Maybe it really is too late.
Classical empires lasted centuries: the Han Dynasty held sway for 400 years, barring that brief unpleasantness with Wang Mang. The Romans had a similar run, depending on how you choose to bracket the rise and fall. The Mongols were a little less permanent, but for all their brutal kin-slaughter approach to succession, they still managed to dominate Eurasia for a century and a half. That empire on which the sun never set rose twice, in the eighteenth century, with British imperial ambition centered on North America, and then again in South Asia, the Pacific, and Africa from the latter half of the 1700s onwards, for quite a run.
The American Imperium? Well if you count the continental expansion from Plymouth Rock and the Chesapeake west to San Francisco and the northwest rain belt — that’ll stick around for a while, I’m sure. But our 100 years as the global power? I’ve got no good feelings there.

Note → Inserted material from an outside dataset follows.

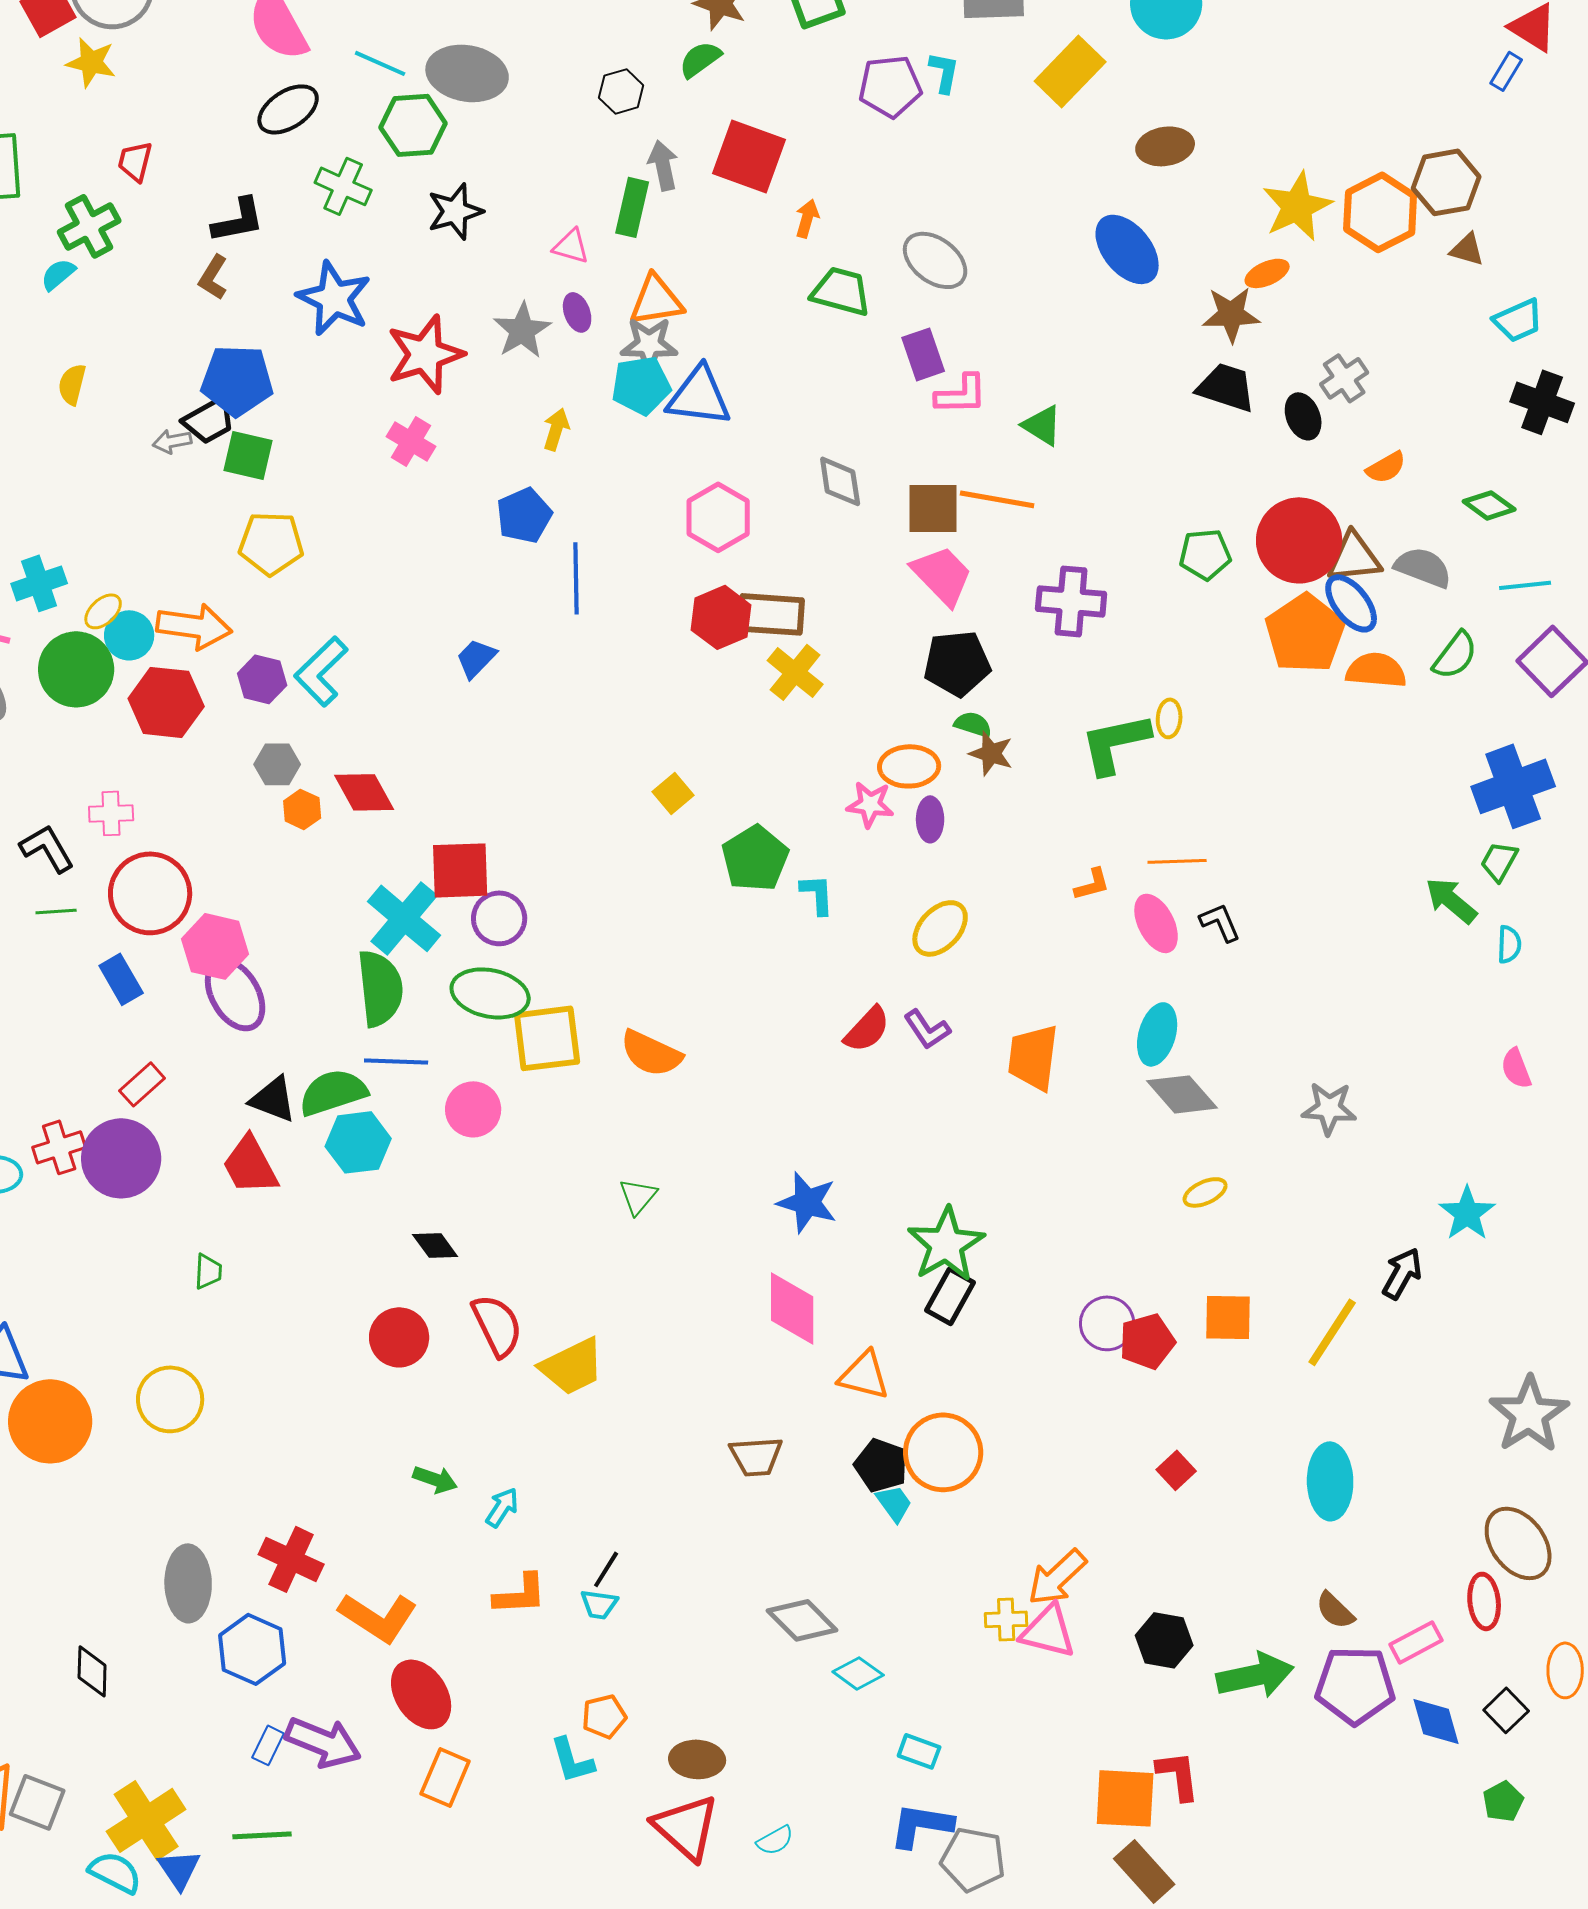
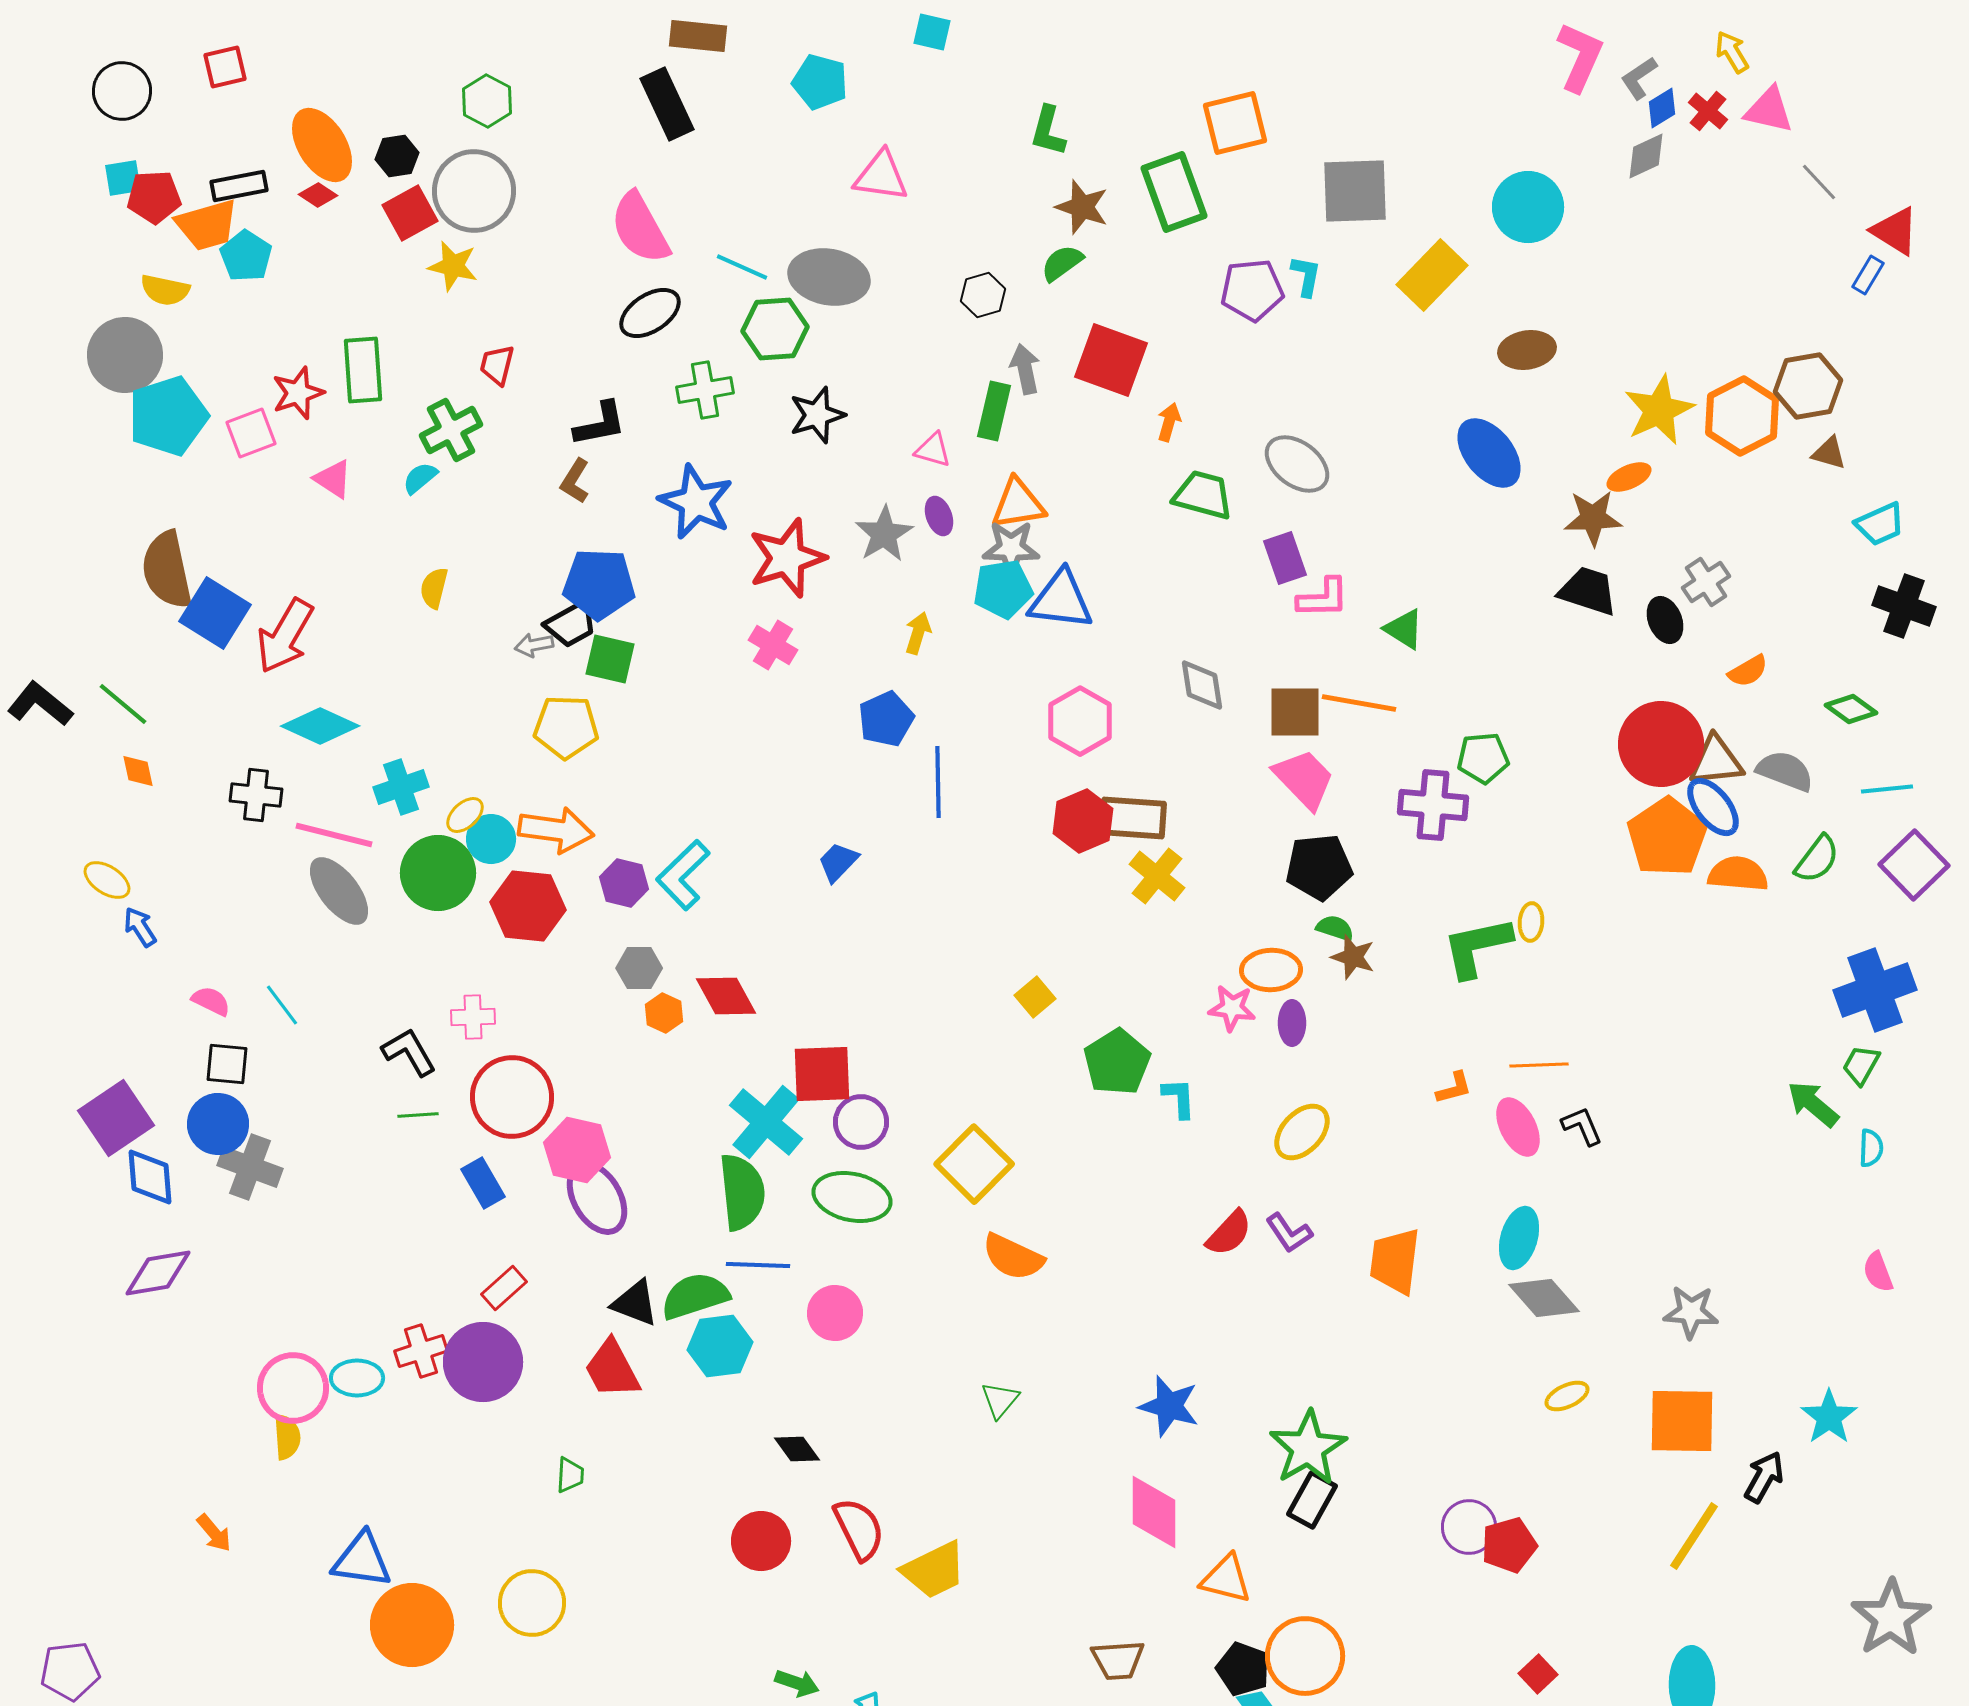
green cross: (343, 186) -> (705, 390), turned -34
yellow pentagon: (271, 543) -> (566, 727), moved
green pentagon: (1205, 554) -> (1483, 758), moved
yellow square: (547, 1038) -> (974, 1164), moved, turned -38
orange square: (1228, 1317) -> (1682, 1421), moved, size x1.4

That may not be so terrible. Empires are not what you’d call friendly institutions. But what depresses me even from within the comfort of my luxe corner of Faux America is the way the Wormtongues of our modern media village are working so hard to persuade us just to give up, to accept a world in which Mitt Romney is plausibly a President.
Others here and amongst our friends have written about just about everything that’s caught my horror-and-despair sensor in just the last 24 hours. Brooks’ call for the running dogs of liberalism to take their turn growing turnips in the camps. A breast cancer advocacy group choosing to kill women (welcome back ABL!) rather than suffer the taint of some of their dollars rubbing shoulders with other dollars that might pay for an abortion. Theocrats with bully pulpits screaming victimhood unless the rest of us keep giving them tax breaks to discriminate.* I’m exhausted by the very existence of Mitt Romney, and the fact that his whole candidacy is premised on the relentless repetition of the whatever distortion of the fabric of reality seems to play best at the moment.
But, as I say, the good folks that write this blog have been on the case — which is great, as it leaves me for now with just this little bit to add.
That would be that for all the willed and conscious bad faith that folks like Brooks sling so readily and so constantly; for all the sense that there was indeed something of an American promise, now betrayed by the figures celebrated and defended by our Village idiots; for all the three a.m. night-terrors at the thought of the world my son may inherit…for all of that, the real world of fact and reasoning can still rise up to bite the bozos in the ass.
Recall that Brooks called Murray’s book an account of “the most important trends in American society.”
And yet, strangely, that society for Murray, and hence for Brooks, includes only White Americans. Which vision, if you are trying to study trends of significance for the next few decades, poses just a wee difficulty. As I’m sure readers of this blog know, the numbers about these matters ain’t what they used to be, demographically speaking.
Via the US Census Bureau, we find that right now, the White non-Hispanic fraction of the US population comes in at roughly two thirds of the total. You’d think that number counts as a datum in an important trend given that the proportion was around 88% in 1900, and remained as high as 75% in 1990. Already, California is majority-minority, as are Texas, Hawaii and New Mexico — and most important, the entire nation will achieve that status sometime between 2040 and 2050. And behind those blunt numbers lies a wealth of particular ways in which different people have figured out how to make it through each day; to take pleasure in life; to cook this or that flavor that would never have made it across the border when I was my son’s age; to make cultures that we may, if we’re far luckier than we seem at present to deserve, continue to weave into what we call American culture.
All of which is to say that daily, we live in a different country. That’s more or less how I think of the current election: either we try to work with that country as it continuously rearranges itself — or we live with the delusions of folks like Brooks who want to pretend that the last 50 years didn’t happen and the next 50 won’t.
In my better moments, I can see past the bluster and the facile assertions of this or that immutable trend — and smell the fear lies behind every word. I have no idea what the United States of my dotage will be like; I do know that it will not resemble whatever fantasy tthat Brooks uses to sent himself off to sleep each night.
Which, amidst all the mounds of steaming horsesh*t that we mush navigate each day, still gives me hope. And schadenfreude.
*Why yes. I am trawling for a Moore Award. Why do you ask?